Department of Pediatric Surgery, The First Affiliated Hospital of Shantou University Medical College, No. 57 Changping Road, Shantou, 515041, Guangdong, China; Shantou University Medical College, No. 22 Xinling Road, Shantou, 515041, Guangdong, China; Guangdong Key Laboratory of Medical Molecular Imaging, No. 57 Changping Road, Shantou, 515041, Guangdong, China.

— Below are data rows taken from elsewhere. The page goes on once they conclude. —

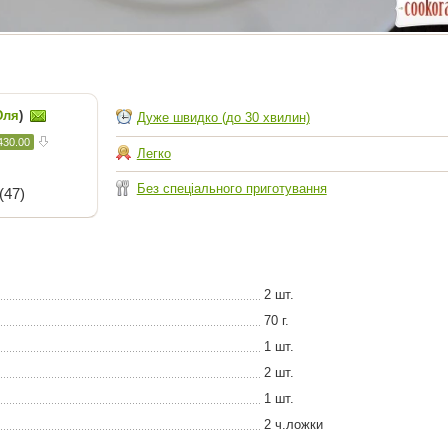
ля
)
Дуже швидко (до 30 хвилин)
430.00
Легко
Без спеціального приготування
(47)
2 шт.
70 г.
1 шт.
2 шт.
1 шт.
2 ч.ложки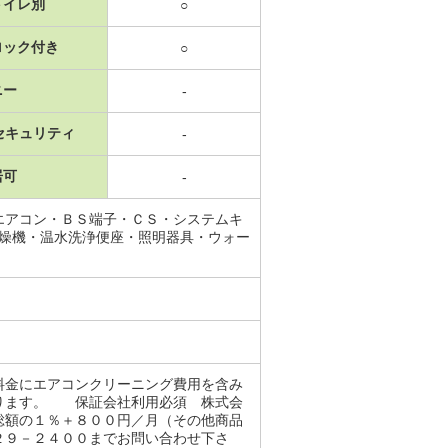
トイレ別
○
ロック付き
○
ニー
-
セキュリティ
-
居可
-
エアコン・ＢＳ端子・ＣＳ・システムキ
乾燥機・温水洗浄便座・照明器具・ウォー
料金にエアコンクリーニング費用を含み
なります。 保証会社利用必須 株式会
総額の１％＋８００円／月（その他商品
２９－２４００までお問い合わせ下さ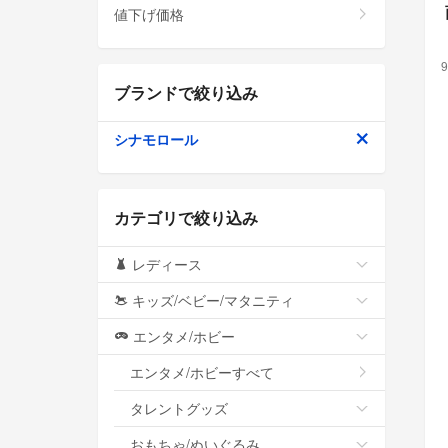
値下げ価格
9
ブランドで絞り込み
シナモロール
カテゴリで絞り込み
レディース
キッズ/ベビー/マタニティ
エンタメ/ホビー
エンタメ/ホビーすべて
タレントグッズ
おもちゃ/ぬいぐるみ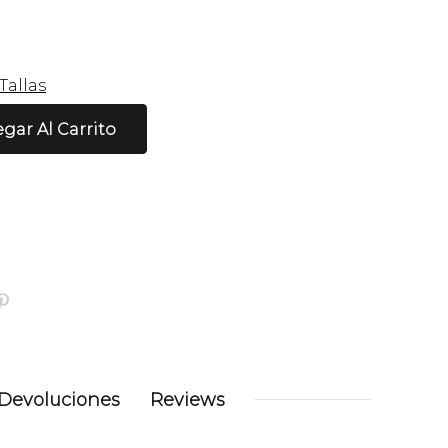
Tallas
gar Al Carrito
Devoluciones
Reviews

Department of Radiology, The First Affiliated Hospital of Shantou University Medical College, No. 57 Changping Road, Shantou, 515041, Guangdong, China; Shantou University Medical College, No. 22 Xinling Road, Shantou, 515041, Guangdong, China; Guangdong Key Laboratory of Medical Molecular Imaging, No. 57 Changping Road, Shantou, 515041, Guangdong, China.
Behav Brain Res. 2020 Sep 1;393:112796. doi: 10.1016/j.bbr.2020.112796. Epub 2020 Jul 4.

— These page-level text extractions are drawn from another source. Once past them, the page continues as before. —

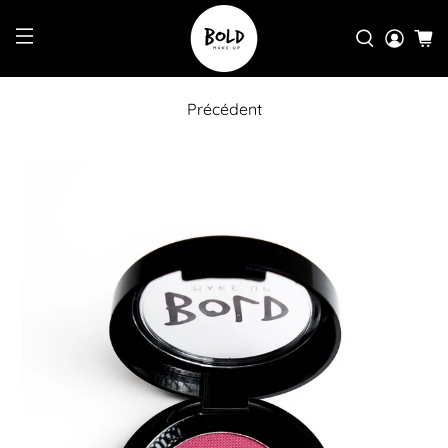
Précédent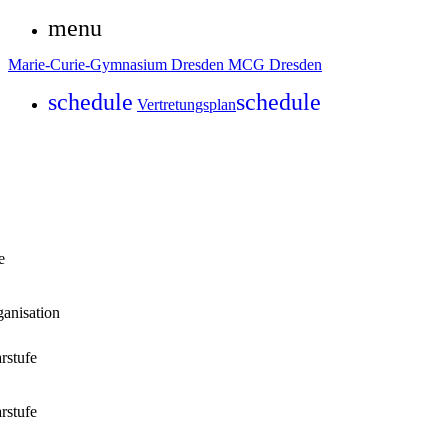
menu
Marie-Curie-Gymnasium Dresden
MCG Dresden
schedule
schedule
Vertretungsplan
e
ganisation
rstufe
rstufe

Drug addiction continues to threaten the health and welfare of people worldwide, and ephedrine abuse is a serious drug problem in many areas of the world. Ephedrine toxicity is thought to induce behavioral effects primarily through actions on the central nervous system. The corticotropin-releasing factor (CRF) system plays an important role in regulating behavioral effects induced by addictive drugs, but whether CRF is related to ephedrine toxicity remains unclear. This study seeks to examine whether there is a correlation between the CRF and chronic ephedrine neurotoxicity. To this end, we established a chronic ephedrine (0.4-1.6 mg/kg/d) exposure model in rhesus macaques, assessed its effects on body weight and behavior, examined neuronal changes in the prefrontal cortex and hippocampus, and measured the CRF expression in the prefrontal cortex and hippocampus. After 8-weeks of exposure to ephedrine, the toxic effects of ephedrine included significant weight loss and induction of behavioral changes in rhesus macaques. In particular, in the modeling group, the abnormal behavioral changes mainly manifested as irritability and behavioral sensitization. Meanwhile, the histological abnormalities included neuronal morphological changes, pyknosis and irregular shapes of neurons in the prefrontal cortex and hippocampus. In addition, the expression levels of CRF mRNA and protein were increased in the prefrontal cortex and hippocampus of ephedrine-treated animals. In summary, the finding of this study indicated that ephedrine neurotoxicity can cause neuronal damage in cerebral cortex, which in turn can result in certain neurobehavioral abnormalities, and that CRF expression in prefrontal cortex and hippocampus is elevated in response to ephedrine exposure. These observations suggested that long-term exposure to ephedrine might be causing neurotoxicity and leading to neurobehavioral disorders accompanied by up-regulation of CRF in prefrontal cortex and hippocampus.
药物成瘾继续威胁着全世界人民的健康和福祉,而麻黄碱滥用是世界许多地区的一个严重毒品问题。人们认为,麻黄碱毒性主要通过对中枢神经系统的作用来诱导行为效应。促肾上腺皮质激素释放因子 (CRF) 系统在调节成瘾药物诱导的行为效应方面起着重要作用,但 CRF 是否与麻黄碱毒性有关尚不清楚。本研究旨在探讨 CRF 是否与慢性麻黄碱神经毒性有关。为此,我们建立了恒河猴慢性麻黄碱(0.4-1.6mg/kg/d)暴露模型,评估其对体重和行为的影响,观察前额叶皮质和海马神经元变化,并测量前额叶皮质和海马的 CRF 表达。在暴露于麻黄碱 8 周后,麻黄碱的毒性作用包括明显的体重减轻和诱导恒河猴行为改变。特别是在模型组中,异常行为改变主要表现为易怒和行为敏感化。同时,组织学异常包括前额叶皮质和海马神经元形态改变、固缩和神经元形状不规则。此外,CRF mRNA 和蛋白的表达水平在麻黄碱处理动物的前额叶皮质和海马中增加。总之,这项研究的发现表明,麻黄碱神经毒性可导致大脑皮层神经元损伤,进而导致某些神经行为异常,而前额叶皮质和海马中 CRF 的表达在暴露于麻黄碱后升高。这些观察结果表明,长期暴露于麻黄碱可能导致神经毒性,并导致伴有前额叶皮质和海马中 CRF 上调的神经行为障碍。